Our land is covered in trees - mainly pine but some oak and olive. Maintaining this woodland creates five positives:
1. The health of the trees, earth and surrounding plants (pines dominate water)
2. Reduce forest fire risk (25m radius of house without pines)
3. Create a supply of fire wood
4. Keep us fit and healthy as it is hard physical work
5. Building a roofed woodshed allows rain water gathering
By July 2022 (so 7 years) we estimate that we have felled 150 trees of all shape and sizes. From now we expect an annual count of no more than 5, while many more trees will have branches cut off. So, we absolutely do not believe in burning wood to fuel our heating system & stove being an environmental issue. Far from it - this is a natural and abundant source of energy that is local, sustainable and allows self sufficiency. While keeping us healthy and reducing fire risk - ticks all the boxes!
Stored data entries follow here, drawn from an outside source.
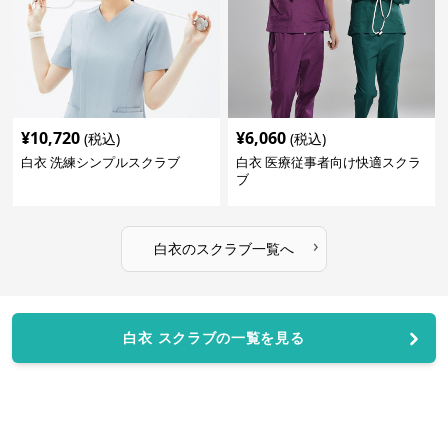
¥
10,720
¥
6,060
(税込)
(税込)
白衣 洗練シンプルスクラブ
白衣 医療従事者向け快適スクラ
ブ
›
白衣
の
スクラブ
一覧へ
白衣 スクラブの一覧を見る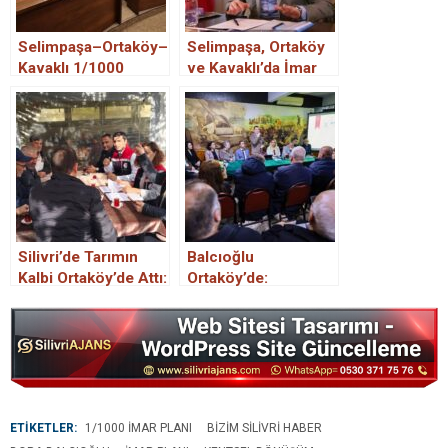
Selimpaşa–Ortaköy–
Selimpaşa, Ortaköy
Kavaklı 1/1000
ve Kavaklı’da İmar
Ölçekli İmar Planı
Planları Askıya Çıktı
Oybirliğiyle Kabul
Edildi.
Silivri’de Tarımın
Balcıoğlu
Kalbi Ortaköy’de Attı:
Ortaköy’de:
Üreticilere Kritik
Vatandaşın
Uyarılar ve Yeni
Taleplerini Tek Tek
Destekler
Dinledi
ETİKETLER:
1/1000 IMAR PLANI
BIZIM SILIVRI HABER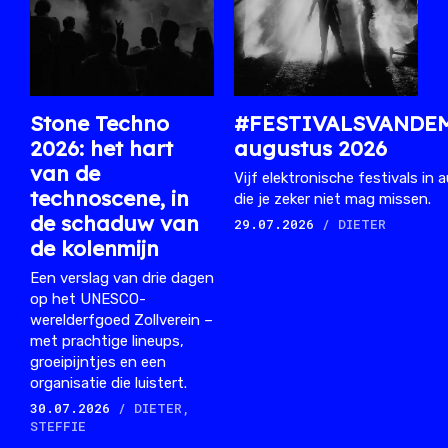
Stone Techno
#FESTIVALSVANDE
2026: het hart
augustus 2026
van de
Vijf elektronische festivals in
technoscene, in
die je zeker niet mag missen.
de schaduw van
29.07.2026
/ DIETER
de kolenmijn
Een verslag van drie dagen
op het UNESCO-
werelderfgoed Zollverein –
met prachtige lineups,
groeipijntjes en een
organisatie die luistert.
30.07.2026
/ DIETER,
STEFFIE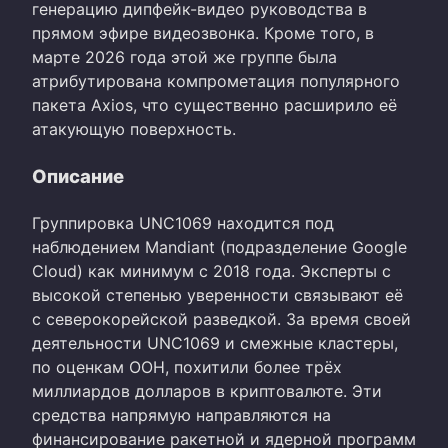
генерацию дипфейк-видео руководства в
прямом эфире видеозвонка. Кроме того, в
марте 2026 года этой же группе была
атрибутирована компрометация популярного
пакета Axios, что существенно расширило её
атакующую поверхность.
Описание
Группировка UNC1069 находится под
наблюдением Mandiant (подразделение Google
Cloud) как минимум с 2018 года. Эксперты с
высокой степенью уверенности связывают её
с северокорейской разведкой. За время своей
деятельности UNC1069 и смежные кластеры,
по оценкам ООН, похитили более трёх
миллиардов долларов в криптовалюте. Эти
средства напрямую направляются на
финансирование ракетной и ядерной программ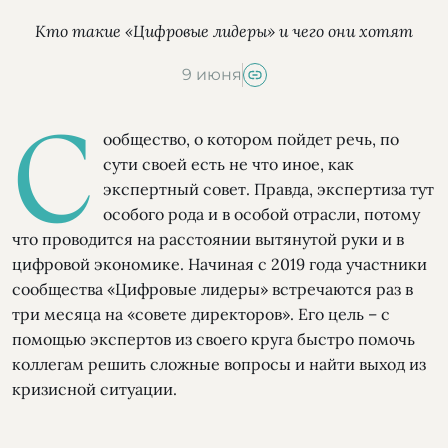
Кто такие «Цифровые лидеры» и чего они хотят
9 июня
С
ообщество, о котором пойдет речь, по
сути своей есть не что иное, как
экспертный совет. Правда, экспертиза тут
особого рода и в особой отрасли, потому
что проводится на расстоянии вытянутой руки и в
цифровой экономике. Начиная с 2019 года участники
сообщества «Цифровые лидеры» встречаются раз в
три месяца на «совете директоров». Его цель – с
помощью экспертов из своего круга быстро помочь
коллегам решить сложные вопросы и найти выход из
кризисной ситуации.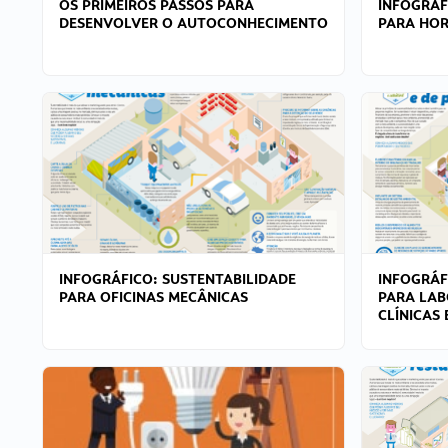
OS PRIMEIROS PASSOS PARA
INFOGRÁF
DESENVOLVER O AUTOCONHECIMENTO
PARA HOR
INFOGRÁFICO: SUSTENTABILIDADE
INFOGRÁF
PARA OFICINAS MECÂNICAS
PARA LAB
CLÍNICAS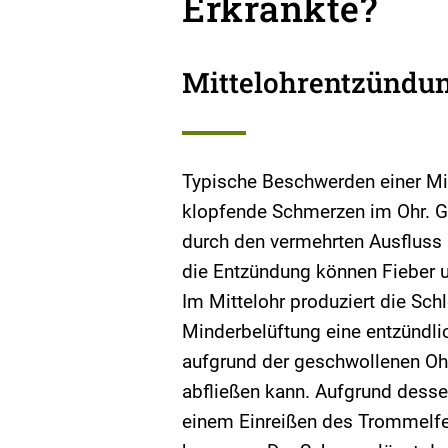
Erkrankte?
Mittelohrentzündu
Typische Beschwerden einer Mi
klopfende Schmerzen im Ohr. G
durch den vermehrten Ausfluss 
die Entzündung können Fieber 
Im Mittelohr produziert die Sch
Minderbelüftung eine entzündlic
aufgrund der geschwollenen Oh
abfließen kann. Aufgrund desse
einem Einreißen des Trommelfel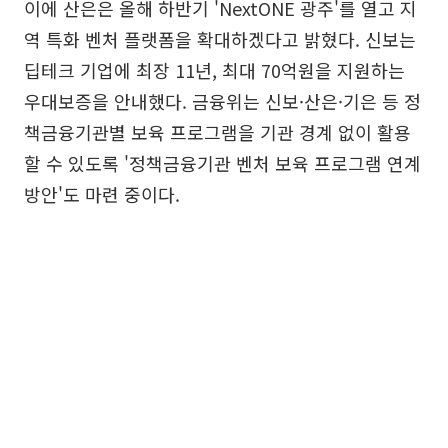
이에 산은은 올해 하반기 'NextONE 광주'를 열고 지
역 특화 벤처 플랫폼을 확대하겠다고 밝혔다. 신보는
딥테크 기업에 최장 11년, 최대 70억원을 지원하는
우대보증을 안내했다. 금융위는 신보·산은·기은 등 정
책금융기관별 보육 프로그램을 기관 경계 없이 활용
할 수 있도록 '정책금융기관 벤처 보육 프로그램 연계
방안'도 마련 중이다.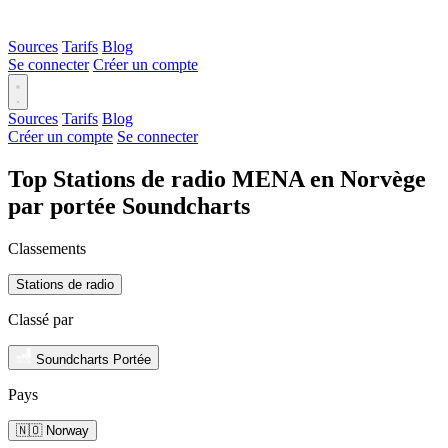
Sources
Tarifs
Blog
Se connecter
Créer un compte
Sources
Tarifs
Blog
Créer un compte
Se connecter
Top Stations de radio MENA en Norvège
par portée Soundcharts
Classements
Stations de radio
Classé par
Soundcharts Portée
Pays
🇳🇴 Norway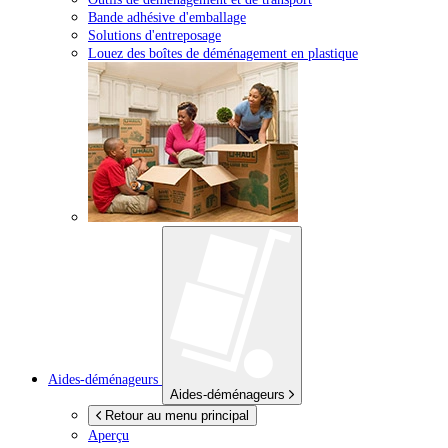
Bande adhésive d'emballage
Solutions d'entreposage
Louez des boîtes de déménagement en plastique
Aides-déménageurs
Aides-déménageurs
Retour au menu principal
Aperçu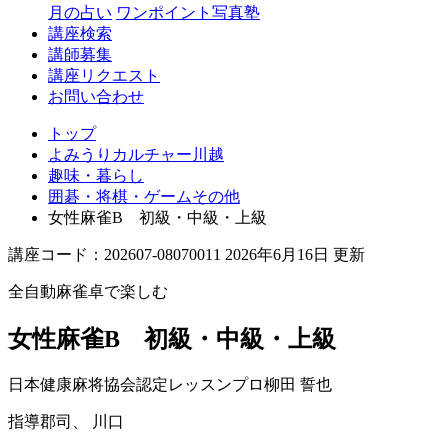
月の占い
ワンポイント写真塾
講座検索
講師募集
講座リクエスト
お問い合わせ
トップ
よみうりカルチャー川越
趣味・暮らし
囲碁・将棋・ゲームその他
女性麻雀B 初級・中級・上級
講座コード：202607-08070011 2026年6月16日 更新
全自動麻雀卓で楽しむ
女性麻雀B 初級・中級・上級
日本健康麻将協会認定レッスンプロ
柳田 誓也
指導
郡司、 川口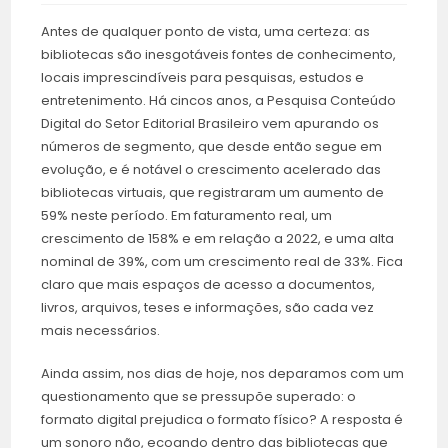
Antes de qualquer ponto de vista, uma certeza: as
bibliotecas são inesgotáveis fontes de conhecimento,
locais imprescindíveis para pesquisas, estudos e
entretenimento. Há cincos anos, a Pesquisa Conteúdo
Digital do Setor Editorial Brasileiro vem apurando os
números de segmento, que desde então segue em
evolução, e é notável o crescimento acelerado das
bibliotecas virtuais, que registraram um aumento de
59% neste período. Em faturamento real, um
crescimento de 158% e em relação a 2022, e uma alta
nominal de 39%, com um crescimento real de 33%. Fica
claro que mais espaços de acesso a documentos,
livros, arquivos, teses e informações, são cada vez
mais necessários.
Ainda assim, nos dias de hoje, nos deparamos com um
questionamento que se pressupõe superado: o
formato digital prejudica o formato físico? A resposta é
um sonoro não, ecoando dentro das bibliotecas que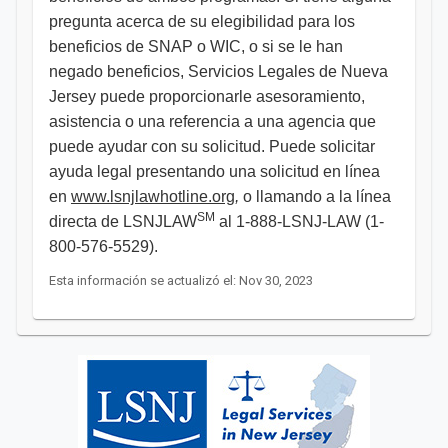
pregunta acerca de su elegibilidad para los
beneficios de SNAP o WIC, o si se le han
negado beneficios, Servicios Legales de Nueva
Jersey puede proporcionarle asesoramiento,
asistencia o una referencia a una agencia que
puede ayudar con su solicitud. Puede solicitar
ayuda legal presentando una solicitud en línea
en
www.lsnjlawhotline.org
,
o llamando a la línea
SM
directa de LSNJLAW
al 1-888-LSNJ-LAW (1-
800-576-5529).
Esta información se actualizó el: Nov 30, 2023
The pictures above show the different stages of the tree processing. The 1st stage is dangerous as the tree is around 12m tall. The final stage of splitting the wood is back breaking work before it is stacked and dries for 2 years before we burn it. To help with the wood mix and keep us in good supply as processing wood takes a lot of time we do also buy non pine from a local supplier - we are working towards doing less of this - the supplied wood is shown in in the pile in front of our woodsheds. The woodsheds were started in July 2017, extended in August-September 2020 and completed in February 2021 (this final part is shown below). The process of adding guttering and water tank collection is being completed in July 2022. If full of wood by the end of April we are on track to be supplied with dried wood over a 2 year cycle assuming that the following April is also full - this allows for the pine to fully dry and be the most effective burn while protecting our log burning heating system (see final picture) and chimney from the sap that turns into a tar if not dried.
As well as building the wood sheds over time we have also acquired the right training and equipment to safely and effectively maintain our woodland. We use a battery chainsaw for both self sustainable power source and extra safety. We have a spare chainsaw, axes, manual saws, spare chains, spare batteries, oil, Saw horses, splitting maul and tools for repairing. In addition to safety hats, gloves, boots and trousers. Another new process to learn and equipment to acquire and learn how to use. This is Barry´s area while Sam helps with the splitting and Ethan is learning bit by bit how to sustain our woodland and generate a fuel source as well.
Frances and Barry Copping bought Xalet Pigall in 2015. They are working towards resilience and self-sufficiency.